Decía Rohmer que el cine no tiene la misión de inventar la belleza, sino de descubrir y aprehender aquella que engalana el mundo. 

Fotograma de 4 aventures de Reinette et Mirabelle (1987).

El mundo como clima, luz, atmósfera, geografía humanizada, naturaleza cultivada (o sea, cuidada) por la actividad humana. 

Fotograma de Le rayon vert (1986).

Por eso su cine destila el deseo de filmar los fenómenos naturales (aun aquellos difíciles de capturar como el rayo verde o la hora azul).

Fotograma de 4 aventures de Reinette et Mirabelle.

Un rasgo cardinal de su filmografía: la fidelidad meteorológica. 

Fotograma de L'ami de mon amie (1987).

Rohmer respeta escrupulosamente -con un aquel insobornable, diríamos- el mundo que captura con la cámara. 

Fotograma de Conte d'automne (1998).

Suscribía con fervor aquellas líneas de Bazin:

Sólo la cámara posee el sésamo de este universo en que la belleza suprema se identifica al mismo tiempo con la naturaleza y el azar; es decir, todo lo que cierta estética tradicional considera como lo contrario del arte. 

Fotograma de 4 aventures de Reinette et Mirabelle.

Sophie Maintigneux, la directora de fotografía de Le rayon vert y 4 aventures de Reinette et Mirabelle, contó que el cineasta se empeñó en rodar la hora azul de esta última exactamente entre las cuatro y las cinco de la madrugada, sabiendo que debían afrontar importantes problemas de luz para conseguir impresionar el celuloide en ese oscuro pero justo momento del día en que reina semejante silencio. 

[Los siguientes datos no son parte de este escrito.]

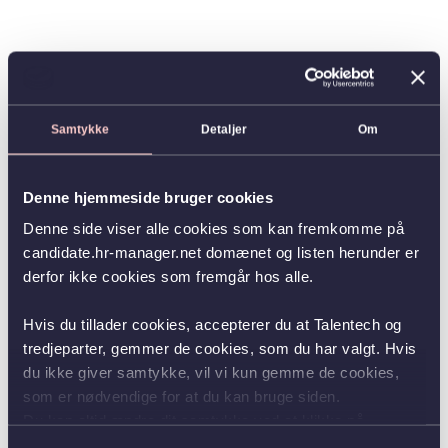
Samtykke
Detaljer
Om
Denne hjemmeside bruger cookies
Denne side viser alle cookies som kan fremkomme på
candidate.hr-manager.net domænet og listen herunder er
derfor ikke cookies som fremgår hos alle.
Hvis du tillader cookies, accepterer du at Talentech og
tredjeparter, gemmer de cookies, som du har valgt. Hvis
du ikke giver samtykke, vil vi kun gemme de cookies,
som er nødvendige for at du kan bruge siden.
Du kan altid ændre dit samtykke ved at klikke på
knappen nederst i venstre hjørne.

Claro, no se trata sólo de meteorología: una película de Rohmer deviene con frecuencia un climograma de las emociones de los personajes.
 
Fotograma de Conte d'été (1996).

Las emociones en Rohmer, entonces, una cuestión meteorológica. 

Fotograma de Le rayon vert.

Sobra decir que la localización, la estación del año, la hora del día, la luz... resultan asuntos primordiales en su cine, tan atento a la íntima palpitación de la naturaleza en cada escena, en cada plano. 

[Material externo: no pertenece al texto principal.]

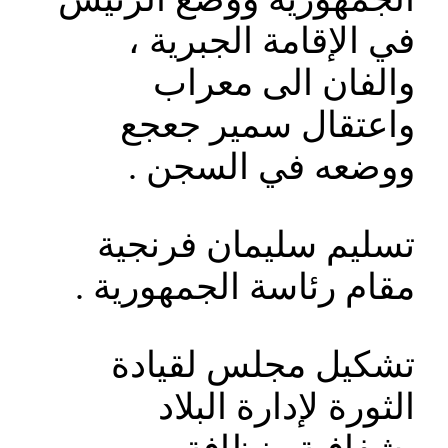
في الإقامة الجبرية ،
والفان الى معراب
واعتقال سمير جعجع
ووضعه في السجن .
تسليم سليمان فرنجية
مقام رئاسة الجمهورية .
تشكيل مجلس لقيادة
الثورة لإدارة البلاد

Fotograma de La genou de Claire (1970).

Ya cité aquí la función esencial del servicio meteorológico en cada uno de sus filmes:

Mis películas están hechas sobre la meteorología [casi mejor debería haber dicho con la meteorología]. Si todos los días no telefoneara al servicio de meteorología, no podría hacer mis películas, porque están rodadas en función del tiempo que hace fuera. Mis filmes son esclavos del tiempo en la medida en que no utilizo trucos.

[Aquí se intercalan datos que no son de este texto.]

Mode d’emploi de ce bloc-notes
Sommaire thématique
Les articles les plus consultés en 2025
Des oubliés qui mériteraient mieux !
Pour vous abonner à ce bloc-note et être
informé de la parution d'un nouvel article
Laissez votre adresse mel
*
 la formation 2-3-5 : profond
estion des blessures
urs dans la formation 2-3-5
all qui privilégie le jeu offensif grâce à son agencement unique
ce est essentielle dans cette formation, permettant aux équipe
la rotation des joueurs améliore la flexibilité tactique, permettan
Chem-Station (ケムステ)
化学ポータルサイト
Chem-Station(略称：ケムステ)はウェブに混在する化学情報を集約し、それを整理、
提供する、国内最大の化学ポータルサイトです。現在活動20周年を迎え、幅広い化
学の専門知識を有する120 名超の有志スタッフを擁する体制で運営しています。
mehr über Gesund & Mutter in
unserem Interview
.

(De vivir hoy, Lilian le habría recomendado un servicio de google que ahora Ángeles consulta cada día por los menesteres agrícolas.) 

A propósito de la meteorología, Néstor Almendros cuenta en Días de una cámara lo acontecido durante el rodaje de Ma nuit chez Maud (1969):

Hay quienes piensan que Rohmer tiene un pacto con el diablo. La fecha de rodaje de la escena en que nieva estaba fijada hacía meses en el plan de trabajo; ese mismo día, puntualmente, nevó y no sólo unos minutos sino toda la jornada; la escena consiguió una perfecta continuidad, y con nieve de verdad, que es cosa dificilísima de obtener, más perfecta que la nieve artificial de Adèle H [L'histoire d'Adèle H. (1975), de François Truffaut]. Pero no se trata de una simple cuestión de suerte; la clave está en la preparación minuciosa llevada a cabo por el propio Rohmer a veces dos años antes del rodaje, en la que intervienen numerosas previsiones y cálculos de probabilidades.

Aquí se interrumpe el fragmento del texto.